Distributed caching helps manage surges by keeping frequently used data in memory and spreading the load across many servers. This allows the system to handle more requests without overwhelming any one point.
But most caching models make a simple assumption: grab the data, serve it when asked, and update it when changed. Under peak load, data isn’t just read—it’s updated constantly. Every update requires pulling the dataset from the cache, changing it, and writing it back. As updates multiply, this back-and-forth across the network creates a bottleneck.
The data under the most stress is also the most important: live scores, shopping carts, pricing changes, ticket availability, and inventory levels. These are the pieces users care about most—and the ones that change the most during a surge. How well they’re handled determines whether users wait in long queues or get instant responses.
Bringing Computation Closer to the Data
A new approach called active caching tackles this problem by moving computation *inside* the distributed cache instead of pulling data out to external servers. With active caching, application logic runs where the data already lives. Only the data needed is moved—not entire records. The rest stays put.
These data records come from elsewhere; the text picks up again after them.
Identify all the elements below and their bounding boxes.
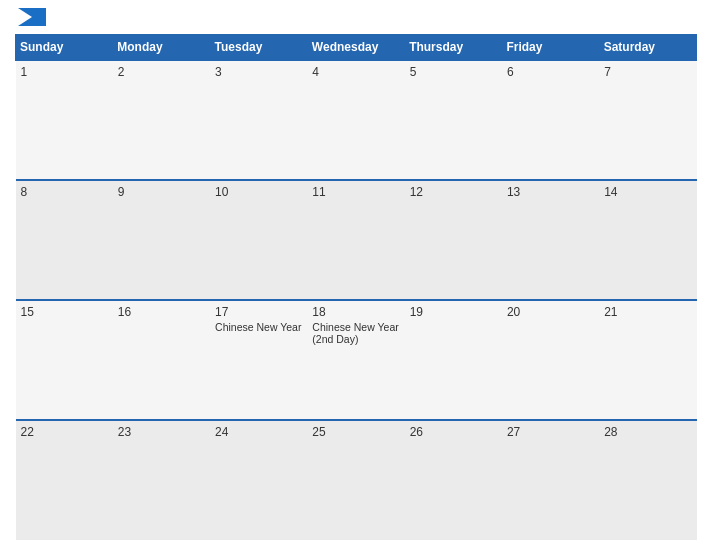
day-number: 7: [604, 65, 691, 79]
logo: [15, 10, 46, 26]
calendar-day-cell: 14: [599, 180, 696, 300]
day-number: 15: [21, 305, 108, 319]
day-number: 10: [215, 185, 302, 199]
day-number: 2: [118, 65, 205, 79]
day-number: 13: [507, 185, 594, 199]
calendar-day-cell: 21: [599, 300, 696, 420]
calendar-day-cell: 23: [113, 420, 210, 540]
calendar-day-cell: 17Chinese New Year: [210, 300, 307, 420]
calendar-week-row: 1234567: [16, 60, 697, 180]
weekday-header-tuesday: Tuesday: [210, 35, 307, 61]
day-number: 11: [312, 185, 399, 199]
day-number: 4: [312, 65, 399, 79]
logo-flag-icon: [18, 8, 46, 26]
day-number: 8: [21, 185, 108, 199]
weekday-header-monday: Monday: [113, 35, 210, 61]
day-number: 28: [604, 425, 691, 439]
day-number: 17: [215, 305, 302, 319]
calendar-day-cell: 26: [405, 420, 502, 540]
day-number: 6: [507, 65, 594, 79]
calendar-day-cell: 2: [113, 60, 210, 180]
calendar-day-cell: 11: [307, 180, 404, 300]
calendar-day-cell: 22: [16, 420, 113, 540]
calendar-day-cell: 7: [599, 60, 696, 180]
weekday-header-friday: Friday: [502, 35, 599, 61]
calendar-day-cell: 18Chinese New Year (2nd Day): [307, 300, 404, 420]
day-event: Chinese New Year: [215, 321, 302, 333]
weekday-header-sunday: Sunday: [16, 35, 113, 61]
day-number: 1: [21, 65, 108, 79]
day-number: 25: [312, 425, 399, 439]
day-number: 20: [507, 305, 594, 319]
day-number: 23: [118, 425, 205, 439]
day-event: Chinese New Year (2nd Day): [312, 321, 399, 345]
day-number: 12: [410, 185, 497, 199]
calendar-day-cell: 19: [405, 300, 502, 420]
calendar-day-cell: 13: [502, 180, 599, 300]
calendar-day-cell: 4: [307, 60, 404, 180]
calendar-day-cell: 12: [405, 180, 502, 300]
calendar-day-cell: 25: [307, 420, 404, 540]
calendar-day-cell: 16: [113, 300, 210, 420]
calendar-day-cell: 1: [16, 60, 113, 180]
calendar-day-cell: 15: [16, 300, 113, 420]
weekday-header-saturday: Saturday: [599, 35, 696, 61]
day-number: 5: [410, 65, 497, 79]
calendar-day-cell: 28: [599, 420, 696, 540]
day-number: 18: [312, 305, 399, 319]
calendar-week-row: 22232425262728: [16, 420, 697, 540]
calendar-week-row: 891011121314: [16, 180, 697, 300]
calendar-day-cell: 3: [210, 60, 307, 180]
day-number: 27: [507, 425, 594, 439]
calendar-day-cell: 10: [210, 180, 307, 300]
day-number: 14: [604, 185, 691, 199]
calendar-day-cell: 5: [405, 60, 502, 180]
day-number: 3: [215, 65, 302, 79]
calendar-day-cell: 27: [502, 420, 599, 540]
calendar-week-row: 151617Chinese New Year18Chinese New Year…: [16, 300, 697, 420]
day-number: 19: [410, 305, 497, 319]
weekday-header-row: SundayMondayTuesdayWednesdayThursdayFrid…: [16, 35, 697, 61]
day-number: 9: [118, 185, 205, 199]
calendar-day-cell: 6: [502, 60, 599, 180]
day-number: 22: [21, 425, 108, 439]
day-number: 26: [410, 425, 497, 439]
header: [15, 10, 697, 26]
calendar-table: SundayMondayTuesdayWednesdayThursdayFrid…: [15, 34, 697, 540]
calendar-day-cell: 8: [16, 180, 113, 300]
weekday-header-wednesday: Wednesday: [307, 35, 404, 61]
day-number: 21: [604, 305, 691, 319]
calendar-day-cell: 24: [210, 420, 307, 540]
day-number: 24: [215, 425, 302, 439]
weekday-header-thursday: Thursday: [405, 35, 502, 61]
calendar-day-cell: 9: [113, 180, 210, 300]
calendar-page: SundayMondayTuesdayWednesdayThursdayFrid…: [0, 0, 712, 550]
calendar-day-cell: 20: [502, 300, 599, 420]
day-number: 16: [118, 305, 205, 319]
Because less data moves across the network, processing becomes faster and more predictable. The cache can handle more concurrent requests without slowing down. This is especially critical during surges: by offloading work from application servers and reducing network traffic, active caching keeps systems responsive even when demand spikes.
At a World Cup scale, a single match event can trigger millions of simultaneous requests for score updates, ticket sales, and inventory checks. The systems that stay online are the ones that process updates efficiently—wherever the data resides—instead of bouncing it back and forth across the internet.
Active caching gives online platforms the competitive edge they need during peak demand. The difference between processing inside the cache and moving data across networks can mean the difference between a smoothly running platform and one that crashes during the most important moment.
Looking Ahead
The World Cup highlights this challenge on a global stage. What unfolds during those 90 minutes of frantic updates, live data changes, and explosive user activity reflects a broader truth: any online business that can’t keep up during surges risks losing users forever.
Preparing for peak demand isn’t optional—it’s essential. Organizations built only for average traffic will always be caught off guard when demand spikes. The real question isn’t whether a surge will happen. It’s whether their system will be ready when it does: at the final whistle, at product launch, or when a shipment update must be 100% accurate—all in real time.